Ciento y un Ángelos y Ángelas
miércoles 21 de diciembre de 2016, 02:00h
Seguro que el título de este papel les evocará aquel Disney que aludía a un mismo número de perritos en blanco y negro. Y sí, la cifra es idéntica, pero en lugar de perros me dispongo a susurrarles algo vinculado a humanos, a seres humanos.
Escribo desde la emoción; eso es como reconocer que se expresa un mensaje en caliente, fenómeno muy recriminado por los principios morales que rigen en el periodismo más clásico; principios, como mínimo, discutibles y contravertibles.
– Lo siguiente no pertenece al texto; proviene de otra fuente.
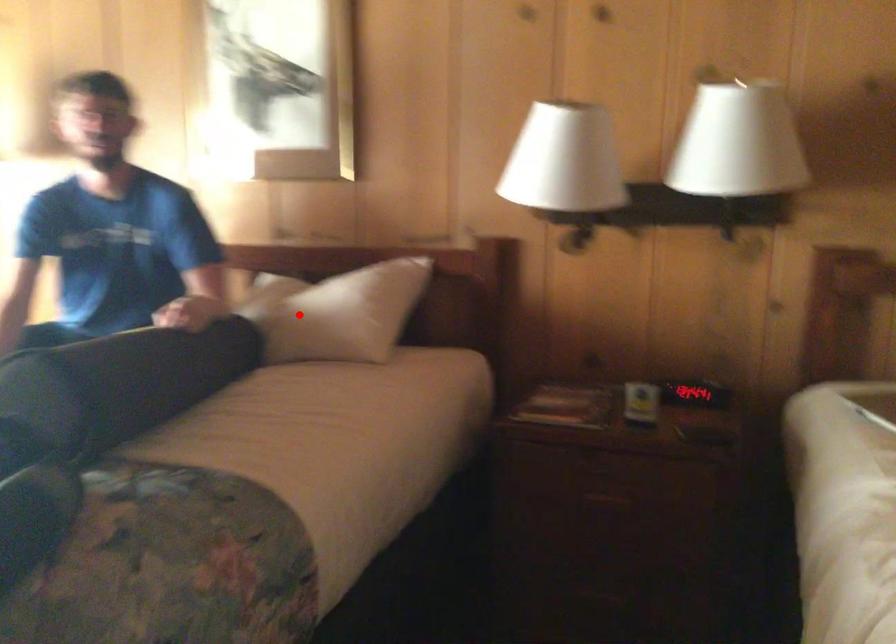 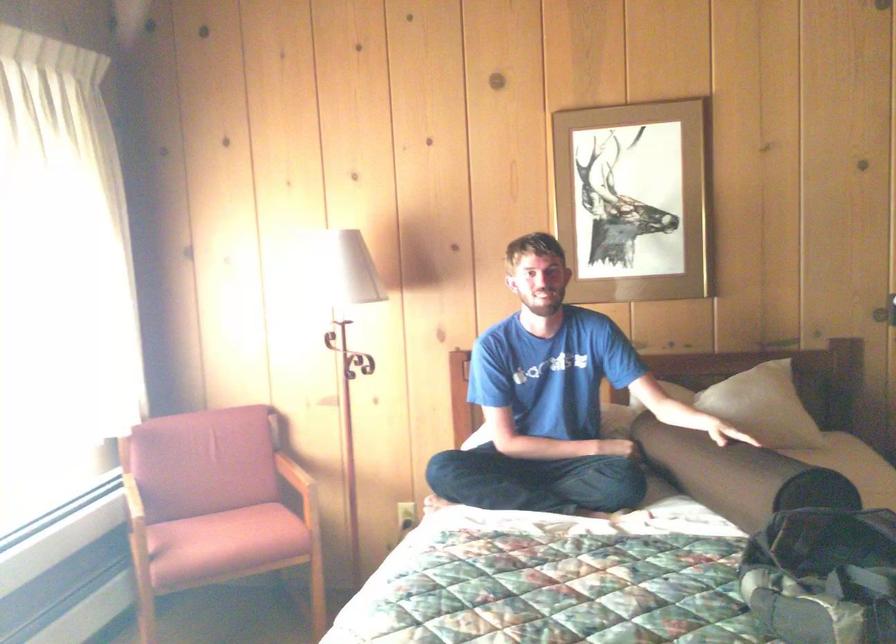 Question: I am providing you with two images of the same scene from different viewpoints. Given a red point in image1, look at the same physical point in image2. Is it:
Por circunstancias muy personales he tenido, tengo, la ocasión de convivir, durante unos días, con un colectivo de profesionales que ejercen -desde el más puro anonimato común- su oficio: enfermeros y enfermeras. Ya saben, aquellas personas que dedican su vida a intentar mitigar a sus pacientes (enfermos, gente con pocos recursos físicos o mentales; pueblo con debilidades momentáneas, provisionales o definitivas) las contrariedades a que son sometidos; sus decepciones, sus daños, sus transtornos, sus contratiempos y sus disgustos más íntimos.
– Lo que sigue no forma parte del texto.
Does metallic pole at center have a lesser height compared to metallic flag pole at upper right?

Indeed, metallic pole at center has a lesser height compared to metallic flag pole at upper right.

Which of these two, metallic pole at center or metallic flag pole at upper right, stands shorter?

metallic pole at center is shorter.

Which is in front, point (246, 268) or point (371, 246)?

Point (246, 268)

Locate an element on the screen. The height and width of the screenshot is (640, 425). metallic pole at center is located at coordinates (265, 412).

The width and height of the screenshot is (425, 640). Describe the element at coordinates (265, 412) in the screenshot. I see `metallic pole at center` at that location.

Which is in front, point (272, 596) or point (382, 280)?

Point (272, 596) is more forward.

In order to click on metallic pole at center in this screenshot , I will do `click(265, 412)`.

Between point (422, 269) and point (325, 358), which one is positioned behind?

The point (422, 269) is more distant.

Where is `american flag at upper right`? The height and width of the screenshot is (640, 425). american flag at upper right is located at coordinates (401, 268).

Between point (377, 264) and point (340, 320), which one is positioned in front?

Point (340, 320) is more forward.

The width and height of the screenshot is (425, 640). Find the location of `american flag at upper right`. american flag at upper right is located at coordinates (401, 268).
Es una pura maravilla observar su dedicación, su cariño y su infinita paciencia con los seres desvalidos que necesitan una generosa dedicación, un enorme cariño y una enorme paciencia. Se trata de una de las ocasiones de la vida en las que un necesitado recibe, directamente, aquello que podría desear. Un círculo que se cierra, con insólita perfección, entre dos mortales que, de manera efímera, cruzan sus vidas durante un período determinado. ¡Manda huevos! Estamos ante el ejemplo más egregio de lo que podríamos calificar como humanismo virtuoso e inmaculado; de humanitarismo filantrópico, bondadoso y sensible; de altruismo en estado congénito.
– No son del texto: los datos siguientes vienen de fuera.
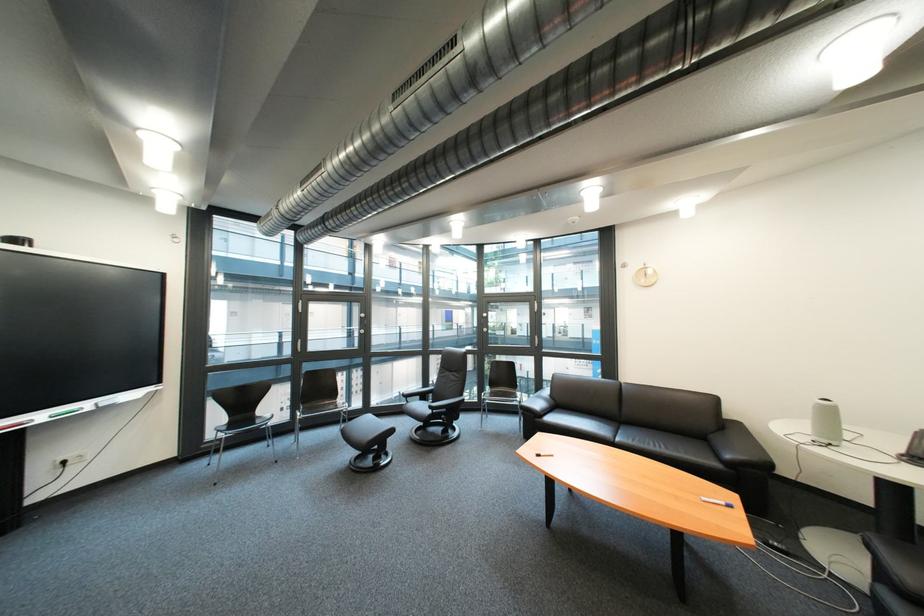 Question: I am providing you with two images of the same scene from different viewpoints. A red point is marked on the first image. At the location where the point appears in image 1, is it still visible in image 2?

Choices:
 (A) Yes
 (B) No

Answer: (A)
¡Cuánto amor se deriva de las atenciones dirigidas a personas desconocidas, extrañas, cuyas vidas se ven alteradas, lastimosamente, por eventualidades lamentables!
A pesar de las múltiples injusticias sociales, del ejercicio del individualismo más atroz, de la mentira como herramienta habitual de comportamiento, de la maldad ruin y abyecta, de la insolidaridad generalizada y de la indiferencia y la desgana frente al mal, todavía existen personas que enaltecen, diariamente, su dignidad ante un mundo mediocre y, tantas veces, fratricida.
Son ellos, los enfermeros y enfermeras, que dedican su vida a ocuparse de la sociedad ignorada, marginada y angustiada. Sin nada a cambio, más que un sueldo discreto, unos horarios complejos y unos sacrificios poco evaluados. Justo al otro lado de la cama de los enfermos, se alcanza a visualizar a banqueros, tertulianos, futbolistas, políticos funambulistas con doble red de cobertura, presidentes de consejos de administración, vividores, maltratadores de todo lo que se mueve, avaros y díscolos cobardes, racistas y perdedores de moral excesiva... Y, ellos, los profesionales de la atención directa, los que ejercen la enfermería, siguen ahí, sin distracciones ni tiempo que perder, sin pensamientos retorcidos, sin más ansias que las de procurar el bienestar de los pillados por la enfermedad. Lo que afirmo no tiene nada que ver con la demagogia ni con las falsas adulaciones; ¡un respeto!
Disculpen mi enardecimiento pero, estos últimos días, estoy viendo, con mis propios ojos, la actuación de un colectivo que se hacen llamar Jordi, Anna, Rosa, Yolanda, Lucía o Carmen y que, en realidad, se deberían llamar Ángeles.
No es excesivo darles las gracias: es más bien insuficiente.